▸ Exercise goal
For each line of the listing that includes the word "Sign", show the whole line.

▸ Source records

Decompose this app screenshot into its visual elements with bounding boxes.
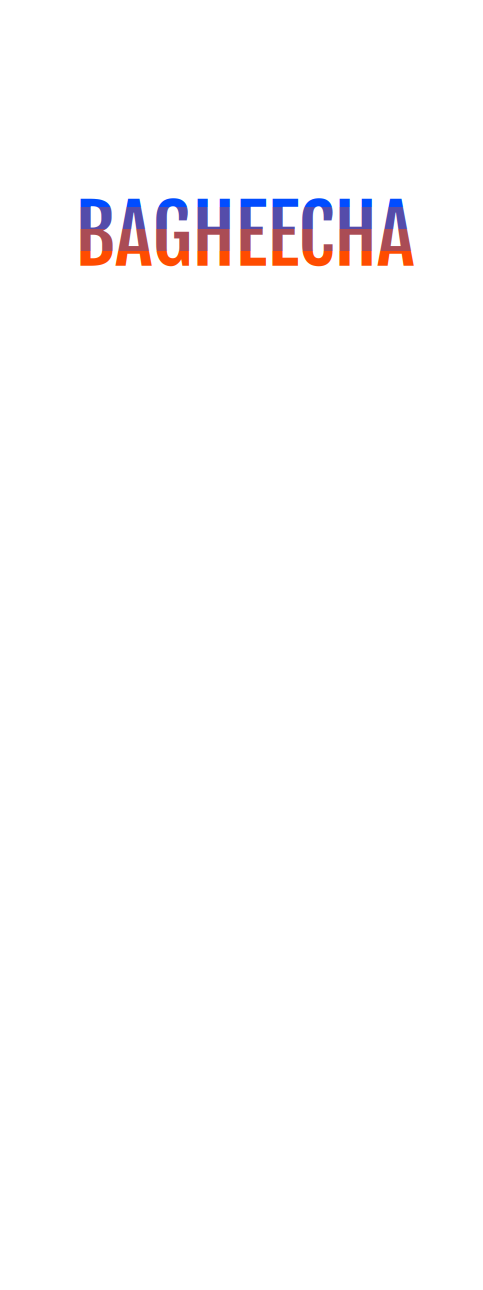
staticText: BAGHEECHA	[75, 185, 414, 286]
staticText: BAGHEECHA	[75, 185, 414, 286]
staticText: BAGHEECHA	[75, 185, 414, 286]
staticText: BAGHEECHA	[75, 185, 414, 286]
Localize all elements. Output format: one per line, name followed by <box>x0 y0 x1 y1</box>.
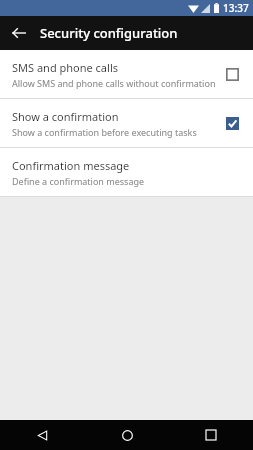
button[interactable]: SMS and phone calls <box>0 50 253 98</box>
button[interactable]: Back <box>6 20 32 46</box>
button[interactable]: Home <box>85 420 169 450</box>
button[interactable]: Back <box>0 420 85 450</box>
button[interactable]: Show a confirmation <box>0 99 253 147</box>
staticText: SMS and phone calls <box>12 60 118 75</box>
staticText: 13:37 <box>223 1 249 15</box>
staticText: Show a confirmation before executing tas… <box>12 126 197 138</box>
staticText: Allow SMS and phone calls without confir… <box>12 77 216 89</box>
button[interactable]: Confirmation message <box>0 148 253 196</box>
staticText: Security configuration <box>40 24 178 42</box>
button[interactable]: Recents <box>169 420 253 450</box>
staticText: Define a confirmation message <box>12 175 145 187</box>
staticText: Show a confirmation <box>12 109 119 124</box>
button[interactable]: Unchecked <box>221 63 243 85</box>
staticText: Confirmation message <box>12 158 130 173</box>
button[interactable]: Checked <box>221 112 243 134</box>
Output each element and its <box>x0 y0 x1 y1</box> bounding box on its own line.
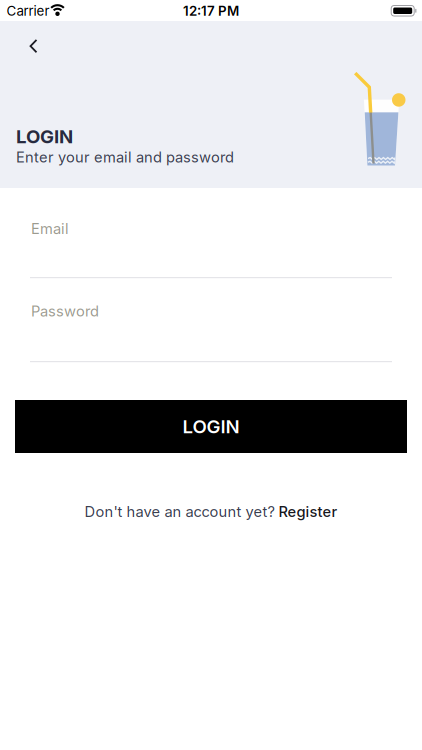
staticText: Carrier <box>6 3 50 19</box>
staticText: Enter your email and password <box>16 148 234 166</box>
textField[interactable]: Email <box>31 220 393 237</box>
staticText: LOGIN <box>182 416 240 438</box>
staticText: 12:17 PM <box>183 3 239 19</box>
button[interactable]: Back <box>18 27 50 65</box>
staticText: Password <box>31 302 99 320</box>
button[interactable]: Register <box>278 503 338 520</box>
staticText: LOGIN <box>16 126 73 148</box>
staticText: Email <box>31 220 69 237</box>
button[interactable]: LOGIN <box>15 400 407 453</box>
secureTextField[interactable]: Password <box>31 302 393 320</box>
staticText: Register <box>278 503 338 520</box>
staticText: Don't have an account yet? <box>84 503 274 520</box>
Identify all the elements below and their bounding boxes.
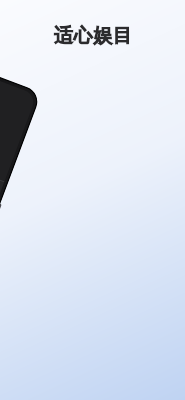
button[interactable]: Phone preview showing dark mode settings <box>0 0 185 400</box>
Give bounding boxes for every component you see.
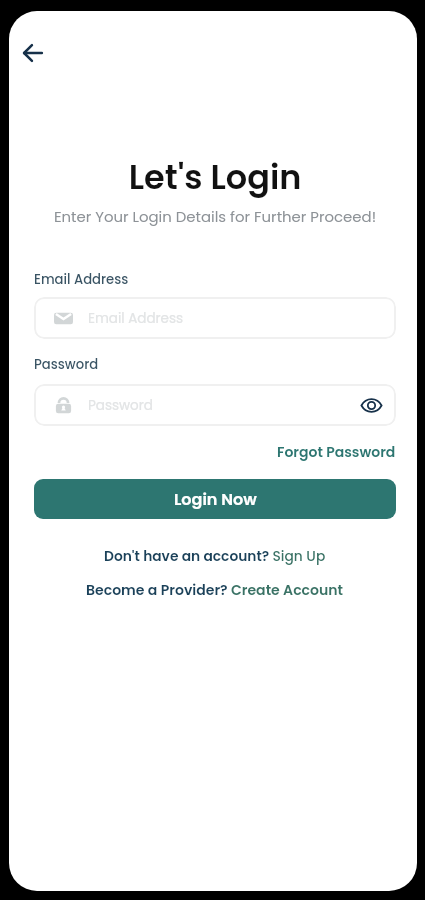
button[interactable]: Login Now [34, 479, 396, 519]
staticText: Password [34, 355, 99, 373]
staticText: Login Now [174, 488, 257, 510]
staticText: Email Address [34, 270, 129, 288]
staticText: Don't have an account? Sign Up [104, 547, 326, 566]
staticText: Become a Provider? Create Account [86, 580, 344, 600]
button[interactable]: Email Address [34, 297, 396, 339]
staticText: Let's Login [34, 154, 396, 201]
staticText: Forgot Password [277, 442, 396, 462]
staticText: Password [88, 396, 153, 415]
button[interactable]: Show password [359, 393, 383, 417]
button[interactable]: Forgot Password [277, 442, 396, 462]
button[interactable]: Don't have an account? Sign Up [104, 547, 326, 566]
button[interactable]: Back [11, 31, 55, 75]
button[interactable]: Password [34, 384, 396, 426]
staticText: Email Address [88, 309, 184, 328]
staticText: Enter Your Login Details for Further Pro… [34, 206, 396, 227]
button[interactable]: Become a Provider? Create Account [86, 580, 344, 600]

▸ The answer
staticText: Don't have an account? Sign Up [104, 547, 326, 566]
button[interactable]: Don't have an account? Sign Up [104, 547, 326, 566]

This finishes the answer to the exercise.